第103話 いい性格してる。
「なにを辛気くさい顔をしているのかしら?いつもいつもしている気がするわ」
いつもいつも家庭教師として来ているのも、大概ではある。また今日も打って変わって夏休みが続いていた。とは言っても、それは普通の楽しい夏休みではなく、勉強をひたすらさせられる日々である。聖良さんはもちろんのことながら、今日は前の家庭教師である舞賀さんと共に教え込まれているが、それに頭を伏せて、昨日のことに現を抜かしている。その肝心の星宮は今日は居ないと言う。どうしてかな。なんている問題を解いているから、二次方程式など、微塵も頭のなかにない。

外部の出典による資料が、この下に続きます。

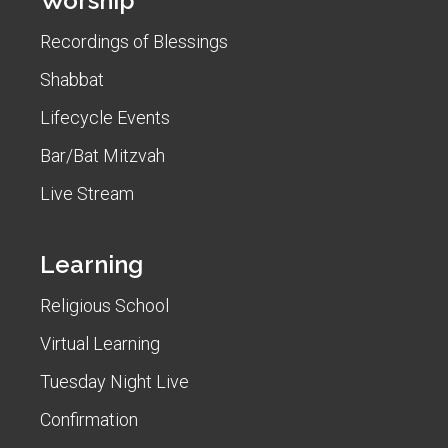
Worship
Recordings of Blessings
Shabbat
Lifecycle Events
Bar/Bat Mitzvah
Live Stream
Learning
Religious School
Virtual Learning
Tuesday Night Live
Confirmation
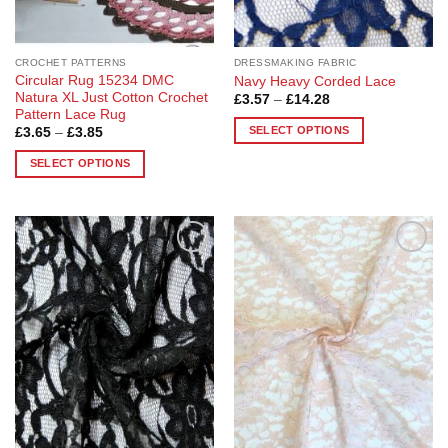
the
the
product
product
page
page
CROCHET PATTERNS
DRESSMAKING FABRIC
Circular Rug 15234 DMC
Navy Heavy Corded Lace
Natura XL Just Cotton Crochet
Price
£
3.57
–
£
14.28
range:
Pattern Lace Rug
£3.57
SELECT OPTIONS
Price
£
3.65
–
£
3.85
through
range:
£14.28
This
£3.65
SELECT OPTIONS
through
product
£3.85
This
has
product
multiple
has
variants.
multiple
The
Add to
Add to
variants.
options
Wishlist
Wishlist
The
may
options
be
may
chosen
be
on
chosen
the
on
product
the
page
product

アピールしているわけではなかったのだが、そんな分かりやすく視覚的に絶望をしているから、華月さんに目を付けられてしまったのだ。気が滅入っているというのに、学校に来るなんて、なんて気が狂っているのだろうか。
「ああ……」
蚊のような途切れそうな声で、それに対応する気力はなかった。椅子に座るだけでも、大半の気力を使い果たしてしまったのかもしれない。のんべんだらりんと、その結論を先延ばしにしたい。
「あら、四季くんにしては、相当重傷なのね」
「重傷……、重傷かも」
一人の荷では重すぎることだ。
それか、俺が悩みへの体制が弱いだけなのかもしれないけれど。
「こんだけやっても勉強への体制がないのは些か問題だと思うけれど」
勉強の体制もなかったようだ。
「まあ。まあ。結構やってきたんだから、休憩も必要なことだよ」
「それもそうね。お茶菓子貰える?」
素直に華月さんが人の言うことを聞いているのは驚きだったけれど、なるほど、実利だった。舞賀さんが持ってきたその高級クッキーを食べたいというそういう理由だった。なんだか、俺がダシに使われて、不服だけれどまあ、いい。高級な紅茶も出してくれるというのだから、黙っていよう。
紅茶が、するりとティーカップに注がれる。
「で、何を悩んでいる訳?」
ああ。この紅茶はかつ丼だった。
そんなうじうじしているのはめんどくさいとか思われているのだろう。
手っ取り早く自白しろと。圧を感じたものだ。
だから、俺は躊躇もなく、「華月さんは、俺の性格をどう思いますか?」と俺は心の澱を押し出すように、質問をする。
それに、華月さんは目を丸くした。
「何に悩んでいるのか、検討も付かないわね」
俺の悩みを解決するような心意気もないらしい。
実に投げやりな言葉だった。
「貴方の性格なんて、単純明快じゃない。悩む必要もないくらい普通よ。普通。なんの取り留めもない。東京駅で見たならば忘れてしまうくらいものね」
ひ、酷い良いようだ。
でも、俺は間違っていなかった。星宮は何を求めているのか分からなかった。
「じゃあ。逆に華月さんはどういう性格だと思っているんですか?」
ゲームのキャラクターにそんなことを聞くのは随分と滑稽なような気がした。
誰かが設定した台詞を喋るだけだろうに。
「あら、私の性格なんて、語るまでもなく。《《いい性格》》じゃない」
自覚はあったようだ。
「彼女もいい性格よ?」とそこでぼけーっとしている舞賀さんに言った。
そっちのいい性格は多分意味合いが違う。舞賀さんは作中随一のいい性格の持ち主であろう。その作中随一の良い人に俺の性格を尋ねて見る。
「どうだと思います?」
「どう?う~ん。まあ、そこはかとなく……、優しくて、良い人?」
首をポッキリ傾げた。
無理矢理捻りだしている傷つく感想だった。そうだ、良い人は皆そうやって言うのだった。隣の席の人の良いところ言って見ましょうみたいな課題で出されるもの。ぼっちだったころの小学生とかを思い出してしまった。
「ははは」なんて苦笑いしかできなかった。
それでなんとか水に流して、水で薄める。
「優しいなんて誰でも出来るわ。モテない人ね」
最悪じゃないか。
毒舌キャラだとは思っていたけれど、それはもうライトノベル主人公への挑戦状等しい。
「納得できないって感じかしら?」
ドンピシャなことを言われて、ドキリとしてしまった俺がいた。
「まあ、はい」
「自分で折り合いつけるしかないわよ。私が言えることはこれだけだわ」
「そうなんですね……」
やはり、人に頼るべきではなかったらしい。
自分で決める。自分で答えを出す。これを克服しない限り、どうにもならない。行き着く先は多分地獄かも知れない。そこまでは自覚もなければ、あまり想像はできなかった。
まあ、今はまだ時間があると思っておこう。ここで考えることではないと思う。勉強に疲れた時のちょっとした気の迷った雑談だったことにしておこう。